### Task objective
Your answer must be the lines from the one containing "Все аксессуары" through the last line of the records below, copied exactly, with the pictures left out.

### Dataset excerpts
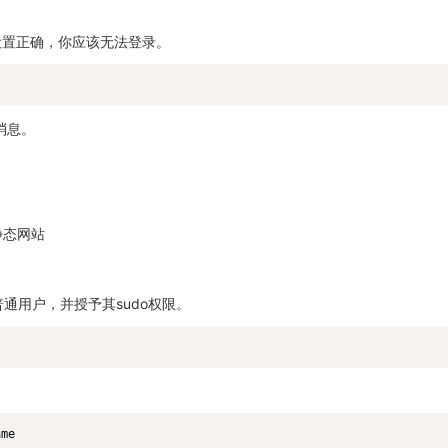
果设置正确，你应该无法登录。
误消息。
静态网站
通用户，并授予其sudo权限。
ame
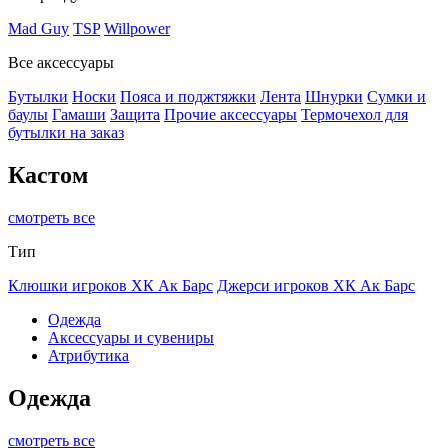
Mad Guy
TSP
Willpower
Все аксессуары
Бутылки
Носки
Пояса и поджтяжки
Лента
Шнурки
Сумки и
баулы
Гамаши
Защита
Прочие аксессуары
Термочехол для
бутылки на заказ
Кастом
смотреть все
Тип
Клюшки игроков ХК Ак Барс
Джерси игроков ХК Ак Барс
Одежда
Аксессуары и сувениры
Атрибутика
Одежда
смотреть все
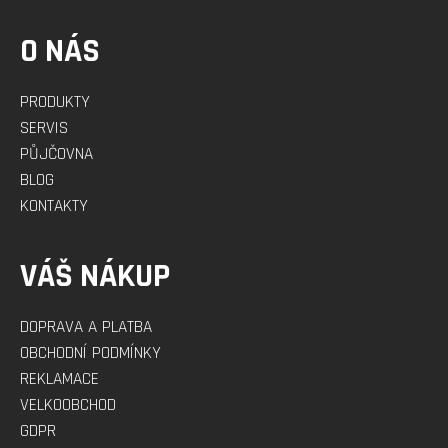
O NÁS
PRODUKTY
SERVIS
PŮJČOVNA
BLOG
KONTAKTY
VÁŠ NÁKUP
DOPRAVA A PLATBA
OBCHODNÍ PODMÍNKY
REKLAMACE
VELKOOBCHOD
GDPR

### Exercise result
Все аксессуары
Бутылки
Носки
Пояса и поджтяжки
Лента
Шнурки
Сумки и
баулы
Гамаши
Защита
Прочие аксессуары
Термочехол для
бутылки на заказ
Кастом
смотреть все
Тип
Клюшки игроков ХК Ак Барс
Джерси игроков ХК Ак Барс
Одежда
Аксессуары и сувениры
Атрибутика
Одежда
смотреть все
O NÁS
PRODUKTY
SERVIS
PŮJČOVNA
BLOG
KONTAKTY
VÁŠ NÁKUP
DOPRAVA A PLATBA
OBCHODNÍ PODMÍNKY
REKLAMACE
VELKOOBCHOD
GDPR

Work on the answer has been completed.